The breadth of the foundation’s work is staggering. Florida panthers, manatees, black bears, turkeys, wood storks and red snapper are just a few of the species it has helped conserve. Few habitats and native species, in fact, haven’t benefited from its work. North America’s rarest bird, the Florida grasshopper sparrow, has a new lease on life thanks to a captive breeding-and-release program funded in large part by foundation donors. And with The Nature Conservancy, the foundation invested $120,000 this year into restoring critical manatee freshwater springs habitat.
Increasing public access to and enjoyment of traditional outdoor pastimes — birding, fishing, boating, hunting, archery, etc. –- is a foundation priority, and many of its outdoor programs benefit returning veterans, women and at-risk youth. The foundation is Florida’s largest private funder of outdoor youth programs, which benefit 230,000 children and teens annually.
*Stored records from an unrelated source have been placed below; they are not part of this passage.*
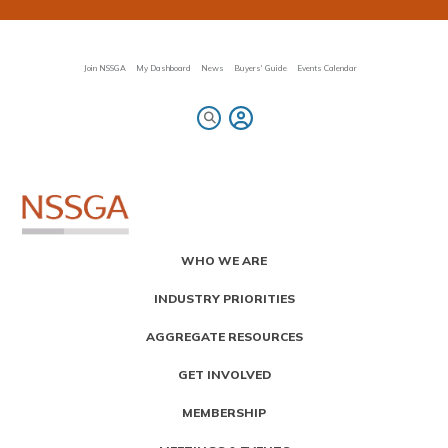
Skip
to
main
content
Join NSSGA
My Dashboard
News
Buyers' Guide
Events Calendar
Primary
WHO WE ARE
Menu
INDUSTRY PRIORITIES
AGGREGATE RESOURCES
GET INVOLVED
MEMBERSHIP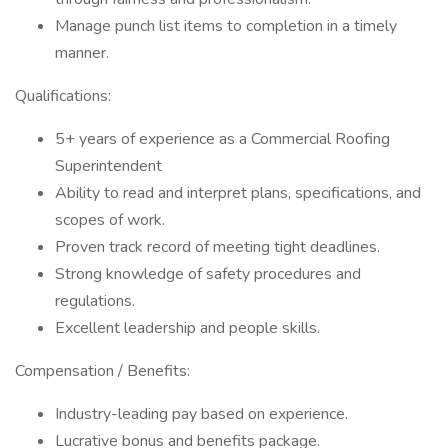
Manage punch list items to completion in a timely
manner.
Qualifications:
5+ years of experience as a Commercial Roofing
Superintendent
Ability to read and interpret plans, specifications, and
scopes of work.
Proven track record of meeting tight deadlines.
Strong knowledge of safety procedures and
regulations.
Excellent leadership and people skills.
Compensation / Benefits:
Industry-leading pay based on experience.
Lucrative bonus and benefits package.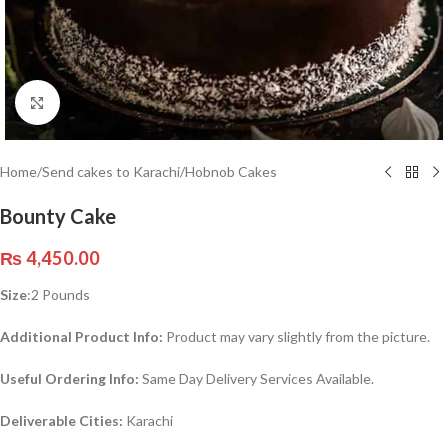
Click to enlarge
Home
/
Send cakes to Karachi
/
Hobnob Cakes
Bounty Cake
₨
4,450.00
Size
:2 Pounds
Additional Product Info:
Product may vary slightly from the picture.
Useful Ordering Info:
Same Day Delivery Services Available.
Deliverable Cities:
Karachi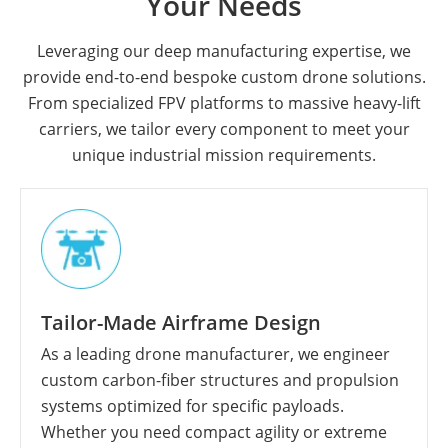
Your Needs
Leveraging our deep manufacturing expertise, we
provide end-to-end bespoke custom drone solutions.
From specialized FPV platforms to massive heavy-lift
carriers, we tailor every component to meet your
unique industrial mission requirements.
Tailor-Made Airframe Design
As a leading drone manufacturer, we engineer
custom carbon-fiber structures and propulsion
systems optimized for specific payloads.
Whether you need compact agility or extreme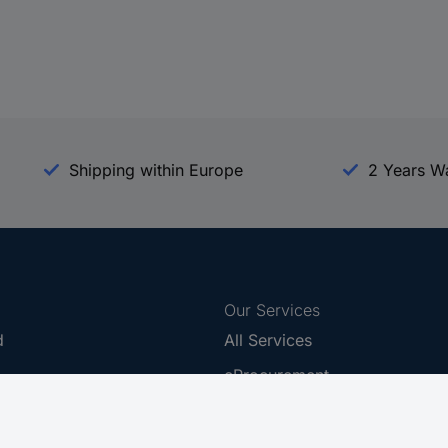
Shipping within Europe
2 Years W
Our Services
d
All Services
eProcurement
Procurement Service
g Platform
Download Center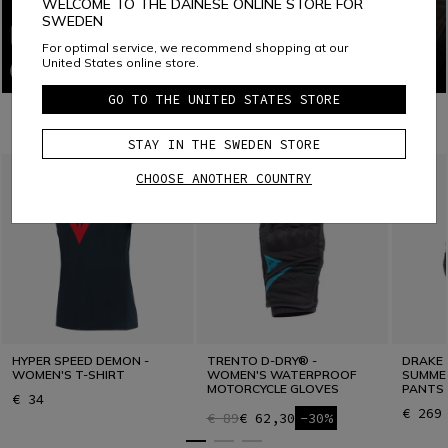
WELCOME TO THE DAINESE ONLINE STORE FOR
SWEDEN
For optimal service, we recommend shopping at our
United States online store.
GO TO THE UNITED STATES STORE
COMBINE WITH
STAY IN THE SWEDEN STORE
CHOOSE ANOTHER COUNTRY
HYPER SPEED DEMON -
TRENTO D-DRY® -
DRAKE 
WOMEN'S T-SHIRT
WOMEN'S WATERPROOF
SUMME
MOTORCYCLE GLOVES
PANTS 
€ 34
€ 269
€ 89
€ 62,30
-30%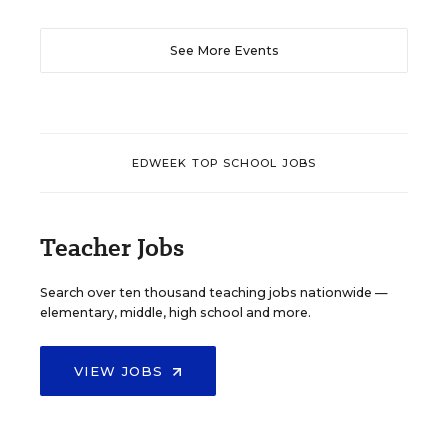
See More Events
EDWEEK TOP SCHOOL JOBS
Teacher Jobs
Search over ten thousand teaching jobs nationwide —
elementary, middle, high school and more.
VIEW JOBS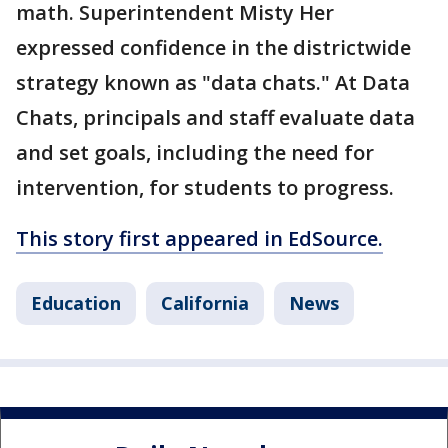
math. Superintendent Misty Her
expressed confidence in the districtwide
strategy known as "data chats." At Data
Chats, principals and staff evaluate data
and set goals, including the need for
intervention, for students to progress.
This story first appeared in EdSource.
Education
California
News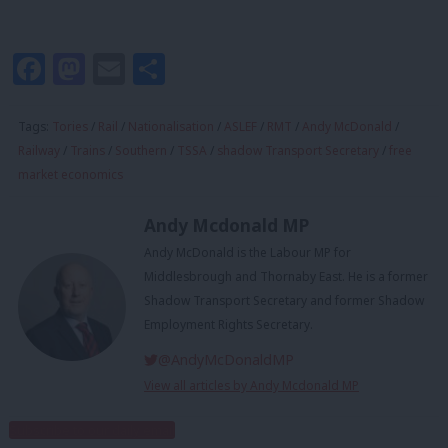
Facebook
Mastodon
Email
Share
Tags:
Tories
/
Rail
/
Nationalisation
/
ASLEF
/
RMT
/
Andy McDonald
/
Railway
/
Trains
/
Southern
/
TSSA
/
shadow Transport Secretary
/
free
market economics
Andy Mcdonald MP
Andy McDonald is the Labour MP for
Middlesbrough and Thornaby East. He is a former
Shadow Transport Secretary and former Shadow
Employment Rights Secretary.
@AndyMcDonaldMP
View all articles by Andy Mcdonald MP
Subscribe to our daily email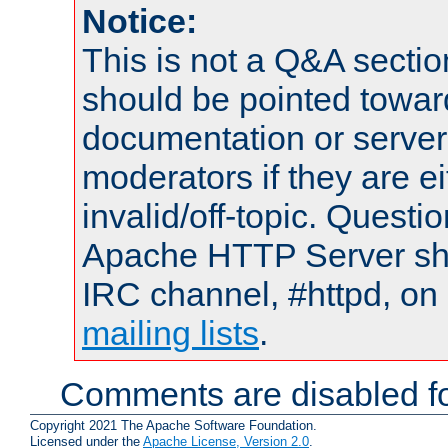
Notice:
This is not a Q&A sect
should be pointed towar
documentation or serve
moderators if they are 
invalid/off-topic. Quest
Apache HTTP Server shou
IRC channel, #httpd, on 
mailing lists
.
Comments are disabled fo
Copyright 2021 The Apache Software Foundation.
Licensed under the
Apache License, Version 2.0
.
The foundation also responds to emergencies, whether it’s hurricane disaster relief for FWC employees, identifying technologies for mitigating red tide or helping fund rescue of corals from “stony coral tissue-loss disease,” which is killing off 22 of Florida’s 45 species of stony corals. It’s also working with partners to increase capture of Burmese pythons and lionfish to reduce the threat to the Everglades and our fisheries.
“For 25 years, we’ve worked to conserve nature and our outdoor heritage, thanks to help from the public and many partners,” said foundation president and CEO Andrew Walker. “We are honored and excited to continue our work for many more decades to come.”